Glyphosate is the most commonly used broad-spectrum herbicide. Researchers from the University of Turku in Finland have developed a new bioinformatics tool to predict if a microbe, e.g. a human gut bacterium, is sensitive to glyphosate. 

"Glyphosate targets an enzyme called EPSPS in the shikimate pathway. This enzyme is crucial to synthesizing three essential amino acids. Based on the structure of the EPSPS enzyme, we are able to classify 80-90% of microbial species into sensitive or resistant to glyphosate," says Docent Pere Puigbò, developer of the new bioinformatics tool.

Based on the analyses using the new bioinformatics tool, 54% of the human core gut bacterial species are potentially sensitive to glyphosate.

Glyphosate is thought to be safe to use because shikimate pathway is found only in plants, fungi and bacteria. However, glyphosate may have a strong impact on bacterial species in the human microbiome, and several recent studies have shown that perturbations in the human gut microbiome are connected to many diseases. Therefore, the widespread use of glyphosate may have a strong effect on gut microbiomes as well as on human health.

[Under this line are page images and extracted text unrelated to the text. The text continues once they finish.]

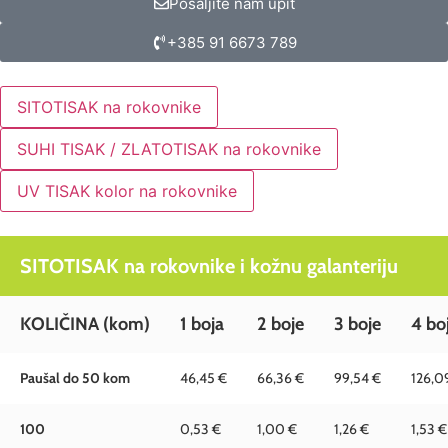
Pošaljite nam upit
+385 91 6673 789
SITOTISAK na rokovnike
SUHI TISAK / ZLATOTISAK na rokovnike
UV TISAK kolor na rokovnike
SITOTISAK na rokovnike i kožnu galanteriju
KOLIČINA
(kom)
1 boja
2 boje
3 boje
4 bo
Paušal do 50 kom
46,45 €
66,36 €
99,54 €
126,0
100
0,53 €
1,00 €
1,26 €
1,53 €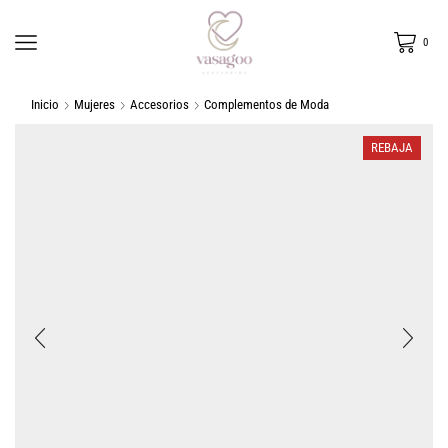
0
Inicio
Mujeres
Accesorios
Complementos de Moda
REBAJA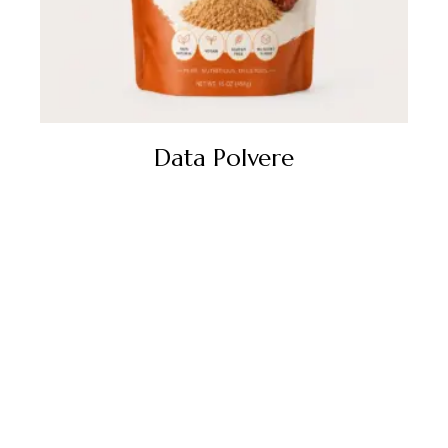
Data Polvere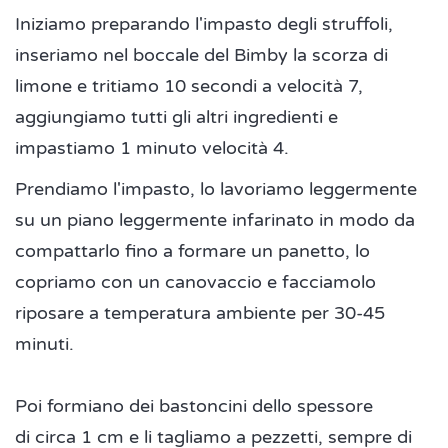
Iniziamo preparando l'impasto degli struffoli,
inseriamo nel boccale del Bimby la scorza di
limone e tritiamo 10 secondi a velocità 7,
aggiungiamo tutti gli altri ingredienti e
impastiamo 1 minuto velocità 4.
Prendiamo l'impasto, lo lavoriamo leggermente
su un piano leggermente infarinato in modo da
compattarlo fino a formare un panetto, lo
copriamo con un canovaccio e facciamolo
riposare a temperatura ambiente per 30-45
minuti.
Poi formiano dei bastoncini dello spessore
di circa 1 cm e li tagliamo a pezzetti, sempre di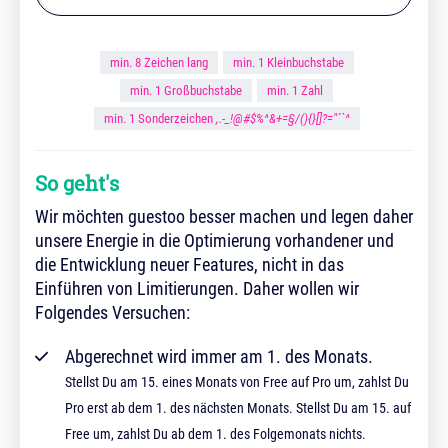
min. 8 Zeichen lang
min. 1 Kleinbuchstabe
min. 1 Großbuchstabe
min. 1 Zahl
min. 1 Sonderzeichen
,.-_!@#$%^&+=§/(){}[]?="´`^
So geht's
Wir möchten guestoo besser machen und legen daher
unsere Energie in die Optimierung vorhandener und
die Entwicklung neuer Features, nicht in das
Einführen von Limitierungen. Daher wollen wir
Folgendes Versuchen:
Abgerechnet wird immer am 1. des Monats.
Stellst Du am 15. eines Monats von Free auf Pro um, zahlst Du
Pro erst ab dem 1. des nächsten Monats. Stellst Du am 15. auf
Free um, zahlst Du ab dem 1. des Folgemonats nichts.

The dominance of this herbicide in the pesticide market is mainly attributed to the use of transgenic crops, such as soy, corn and canola, which are often grown as glyphosate-resistant varieties outside Europe. In Europe, glyphosate is commonly used to desiccate cereal, bean and seed crops before harvest. It is also used to eradicate weeds prior to sowing in no-till cropping systems.

The risk to come across glyphosate residue in food that has been grown in Finland is small, because desiccation of the cereal fields by glyphosate is not allowed in Finland.